(DATA LISTING begins)
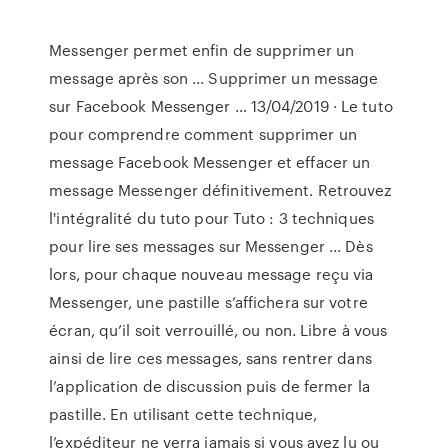
Messenger permet enfin de supprimer un
message après son ... Supprimer un message
sur Facebook Messenger … 13/04/2019 · Le tuto
pour comprendre comment supprimer un
message Facebook Messenger et effacer un
message Messenger définitivement. Retrouvez
l'intégralité du tuto pour Tuto : 3 techniques
pour lire ses messages sur Messenger ... Dès
lors, pour chaque nouveau message reçu via
Messenger, une pastille s’affichera sur votre
écran, qu’il soit verrouillé, ou non. Libre à vous
ainsi de lire ces messages, sans rentrer dans
l’application de discussion puis de fermer la
pastille. En utilisant cette technique,
l’expéditeur ne verra jamais si vous avez lu ou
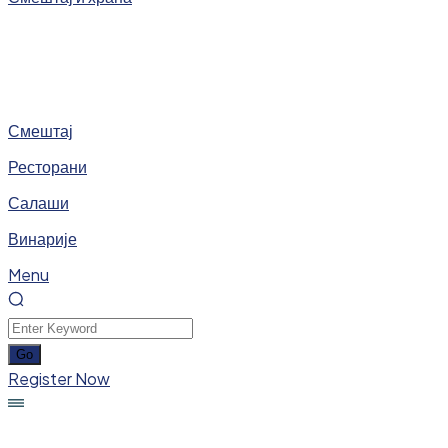
Смештај
Ресторани
Салаши
Винарије
Menu
Register Now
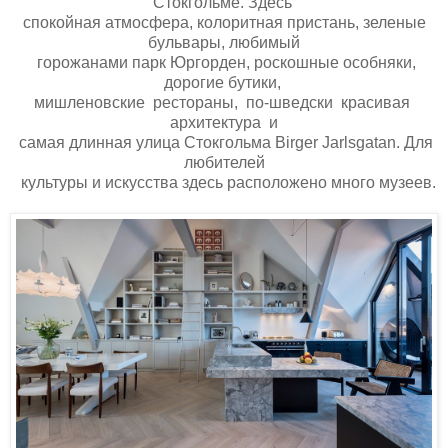
Стокгольме. Здесь
спокойная атмосфера, колоритная пристань, зеленые
бульвары, любимый
горожанами парк Юргорден, роскошные особняки,
дорогие бутики,
мишленовские рестораны, по-шведски красивая
архитектура и
самая длинная улица Стокгольма Birger Jarlsgatan. Для
любителей
культуры и искусства здесь расположено много музеев.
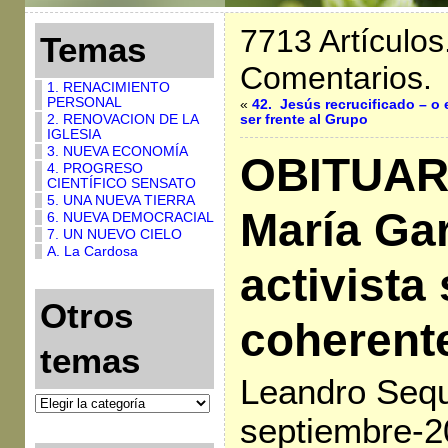
7713 Artículos
Temas
Comentarios.
1. RENACIMIENTO
PERSONAL
«
42. Jesús recrucificado – o 
2. RENOVACION DE LA
ser frente al Grupo
IGLESIA
3. NUEVA ECONOMÍA
OBITUAR
4. PROGRESO
CIENTÍFICO SENSATO
5. UNA NUEVA TIERRA
María Gar
6. NUEVA DEMOCRACIAL
7. UN NUEVO CIELO
A. La Cardosa
activista 
Otros
coherent
temas
Leandro Sequ
septiembre-2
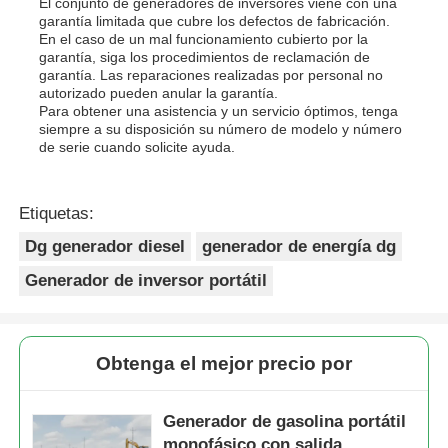
El conjunto de generadores de inversores viene con una
garantía limitada que cubre los defectos de fabricación.
En el caso de un mal funcionamiento cubierto por la
garantía, siga los procedimientos de reclamación de
garantía. Las reparaciones realizadas por personal no
autorizado pueden anular la garantía.
Para obtener una asistencia y un servicio óptimos, tenga
siempre a su disposición su número de modelo y número
de serie cuando solicite ayuda.
Etiquetas:
Dg generador diesel
generador de energía dg
Generador de inversor portátil
Obtenga el mejor precio por
Generador de gasolina portátil
monofásico con salida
(DATA LISTING ends)
#### PROBLEM REQUIREMENTS:
Extract the lines exactly, please: the first line of the listing, the line with "горожанами парк Юргорден, роскошные", and every line between them, but no pictures.

#### RESPONSE FOR THIS EXERCISE:
Messenger permet enfin de supprimer un
message après son ... Supprimer un message
sur Facebook Messenger … 13/04/2019 · Le tuto
pour comprendre comment supprimer un
message Facebook Messenger et effacer un
message Messenger définitivement. Retrouvez
l'intégralité du tuto pour Tuto : 3 techniques
pour lire ses messages sur Messenger ... Dès
lors, pour chaque nouveau message reçu via
Messenger, une pastille s’affichera sur votre
écran, qu’il soit verrouillé, ou non. Libre à vous
ainsi de lire ces messages, sans rentrer dans
l’application de discussion puis de fermer la
pastille. En utilisant cette technique,
l’expéditeur ne verra jamais si vous avez lu ou
Смештај
Ресторани
Салаши
Винарије
Menu
Register Now
Стокгольме. Здесь
спокойная атмосфера, колоритная пристань, зеленые
бульвары, любимый
горожанами парк Юргорден, роскошные особняки,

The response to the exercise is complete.